Solve The Problem You’ve Got, Not The One You Want

So, I’m demonstrating basic principles of modularity with a very simple example of some code that calculates the prices of fitted carpets.

public class CarpetQuote {
public double calculate(double width, double length, double pricePerSqM) {
double area = width * length;
return Math.ceil(area * pricePerSqM);

The premise of the demonstration is that our customer has told us that not all rooms are rectangular, and the code will therefore need to handle different room shapes when calculating the area of carpet required.

Now we could handle this with an enum and a switch statement, and have parameters for all the different kinds of room dimensions.

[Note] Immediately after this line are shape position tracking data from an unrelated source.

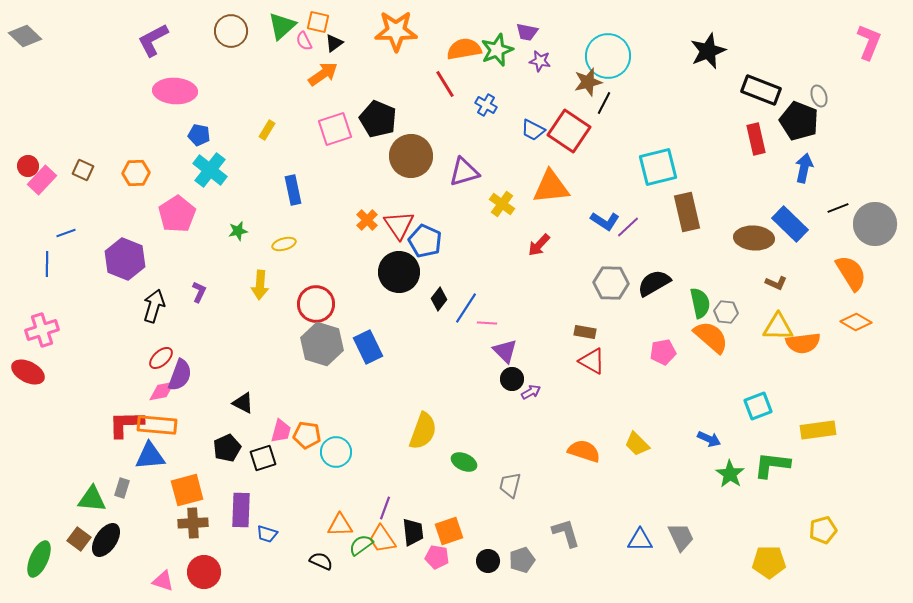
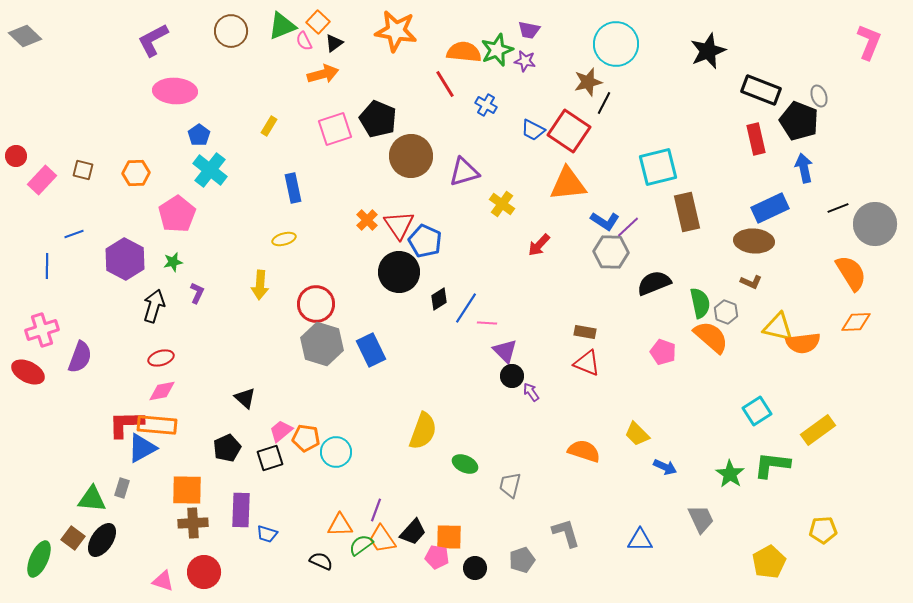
orange square at (318, 22): rotated 30 degrees clockwise
green triangle at (282, 26): rotated 20 degrees clockwise
orange star at (396, 31): rotated 9 degrees clockwise
purple trapezoid at (527, 32): moved 2 px right, 2 px up
orange semicircle at (464, 49): moved 3 px down; rotated 16 degrees clockwise
cyan circle at (608, 56): moved 8 px right, 12 px up
purple star at (540, 61): moved 15 px left
orange arrow at (323, 74): rotated 20 degrees clockwise
yellow rectangle at (267, 130): moved 2 px right, 4 px up
blue pentagon at (199, 135): rotated 25 degrees clockwise
red circle at (28, 166): moved 12 px left, 10 px up
blue arrow at (804, 168): rotated 24 degrees counterclockwise
brown square at (83, 170): rotated 10 degrees counterclockwise
orange triangle at (551, 187): moved 17 px right, 3 px up
blue rectangle at (293, 190): moved 2 px up
blue rectangle at (790, 224): moved 20 px left, 16 px up; rotated 69 degrees counterclockwise
green star at (238, 231): moved 65 px left, 31 px down
blue line at (66, 233): moved 8 px right, 1 px down
brown ellipse at (754, 238): moved 3 px down
yellow ellipse at (284, 244): moved 5 px up
purple hexagon at (125, 259): rotated 6 degrees clockwise
blue line at (47, 264): moved 2 px down
gray hexagon at (611, 283): moved 31 px up
black semicircle at (654, 283): rotated 8 degrees clockwise
brown L-shape at (776, 283): moved 25 px left, 1 px up
purple L-shape at (199, 292): moved 2 px left, 1 px down
black diamond at (439, 299): rotated 20 degrees clockwise
gray hexagon at (726, 312): rotated 15 degrees clockwise
orange diamond at (856, 322): rotated 32 degrees counterclockwise
yellow triangle at (778, 327): rotated 12 degrees clockwise
blue rectangle at (368, 347): moved 3 px right, 3 px down
pink pentagon at (663, 352): rotated 30 degrees clockwise
red ellipse at (161, 358): rotated 25 degrees clockwise
red triangle at (592, 361): moved 5 px left, 2 px down; rotated 8 degrees counterclockwise
purple semicircle at (180, 375): moved 100 px left, 18 px up
black circle at (512, 379): moved 3 px up
purple arrow at (531, 392): rotated 96 degrees counterclockwise
black triangle at (243, 403): moved 2 px right, 5 px up; rotated 15 degrees clockwise
cyan square at (758, 406): moved 1 px left, 5 px down; rotated 12 degrees counterclockwise
yellow rectangle at (818, 430): rotated 28 degrees counterclockwise
pink trapezoid at (281, 431): rotated 145 degrees counterclockwise
orange pentagon at (307, 435): moved 1 px left, 3 px down
blue arrow at (709, 439): moved 44 px left, 28 px down
yellow trapezoid at (637, 444): moved 10 px up
blue triangle at (150, 456): moved 8 px left, 8 px up; rotated 24 degrees counterclockwise
black square at (263, 458): moved 7 px right
green ellipse at (464, 462): moved 1 px right, 2 px down
orange square at (187, 490): rotated 16 degrees clockwise
purple line at (385, 508): moved 9 px left, 2 px down
yellow pentagon at (823, 530): rotated 12 degrees clockwise
orange square at (449, 531): moved 6 px down; rotated 20 degrees clockwise
black trapezoid at (413, 532): rotated 48 degrees clockwise
gray trapezoid at (681, 537): moved 20 px right, 18 px up
brown square at (79, 539): moved 6 px left, 1 px up
black ellipse at (106, 540): moved 4 px left
black circle at (488, 561): moved 13 px left, 7 px down
yellow pentagon at (769, 562): rotated 28 degrees counterclockwise
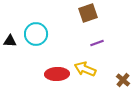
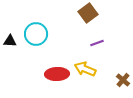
brown square: rotated 18 degrees counterclockwise
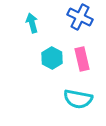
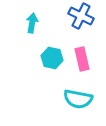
blue cross: moved 1 px right, 1 px up
cyan arrow: rotated 24 degrees clockwise
cyan hexagon: rotated 15 degrees counterclockwise
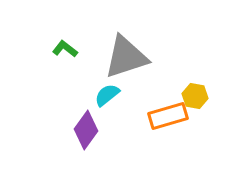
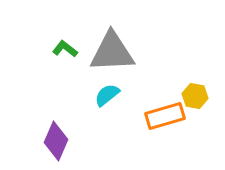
gray triangle: moved 14 px left, 5 px up; rotated 15 degrees clockwise
orange rectangle: moved 3 px left
purple diamond: moved 30 px left, 11 px down; rotated 12 degrees counterclockwise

public class CarpetQuote {
public double calculate(Shape shape,
double pricePerSqM,
double width,
double length,
double radius,
double side,
double a,
double b,
double height) {
double area = 0.0;
case Rectangle:
area = width * length;
case Circle:
area = Math.PI * radius * radius;
case EquilateralTriangle:
area = (Math.sqrt(3)/4) * side * side;
case Trapezium:
area = ((a + b) / 2) * height;
return Math.ceil(area * pricePerSqM);

But the drawback of that approach is that every time we need to add a new room shape, we have to modify code that was – at some point – working, and also change the method signature, breaking client code. Switch statements have a tendency to grow, as do long parameter lists. This design is rigid – difficult to change – and brittle – easy to break.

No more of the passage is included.